Le poids des normes comptables

Les évolutions réglementaires amènent également de nouveaux questionnements, comme la mise en application début 2019 de la norme internationale IFRS 16 relative aux contrats de location. Les informations des contrats de location qui figuraient auparavant hors bilan doivent aujourd’hui être portées aux actifs ou passifs de l’entreprise, afin d’amener plus de transparence et comparabilité aux bilans financiers. Mais pour de nombreux professionnels de la comptabilité et de la finance, l’application de la norme est complexe, consommatrice de ressources et de temps.

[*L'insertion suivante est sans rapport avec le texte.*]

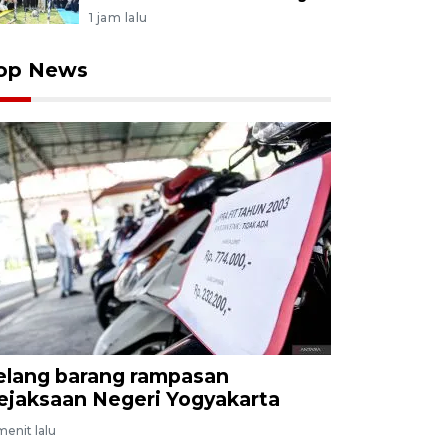
1 jam lalu
op News
elang barang rampasan
ejaksaan Negeri Yogyakarta
menit lalu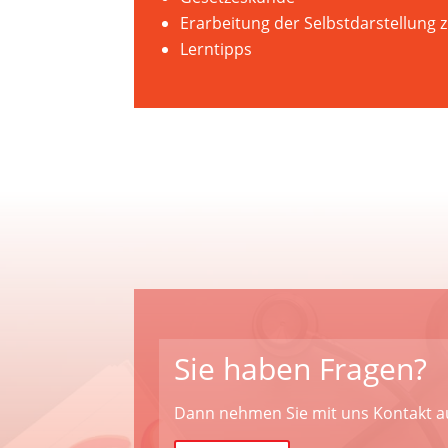
Erarbeitung der Selbstdarstellung
Lerntipps
Sie haben Fragen?
Dann nehmen Sie mit uns Kontakt a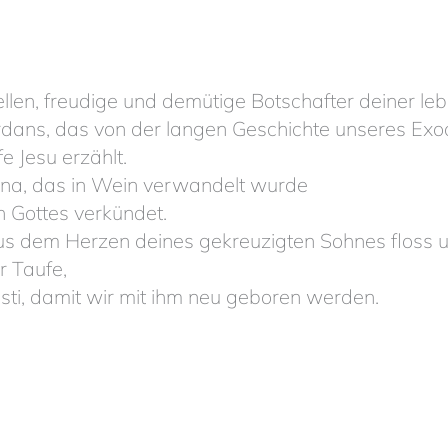
ellen, freudige und demütige Botschafter deiner l
ordans, das von der langen Geschichte unseres Ex
 Jesu erzählt.
Kana, das in Wein verwandelt wurde
h Gottes verkündet.
aus dem Herzen deines gekreuzigten Sohnes floss 
r Taufe,
isti, damit wir mit ihm neu geboren werden.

Automatiser pour éliminer le risque de non-conformité

Au fil de l’évolution des normes, un volume croissant de fichiers disparates doivent être traités et analysés, encore souvent manuellement. Dans ce contexte, garantir la conformité des données a de quoi donner des sueurs froides aux directeurs financiers. Les procédures manuelles répétitives multiplient en effet les risques d’erreurs dans la collecte, le calcul et la publication des données financières, et peuvent mener à la non-conformité des comptes. En automatisant ces étapes, les entreprises les plus performantes peuvent dédier 20% plus de temps à l’analyse des données plutôt qu’à leur collecte.

Les technologies d’automatisation de la clôture et du rapprochement des transactions pourraient fiabiliser et accélérer les process. En fait, d’après le cabinet Mc Kinsey, 40% des activités financières pourraient être automatisées et 17% autres en majorité automatisées.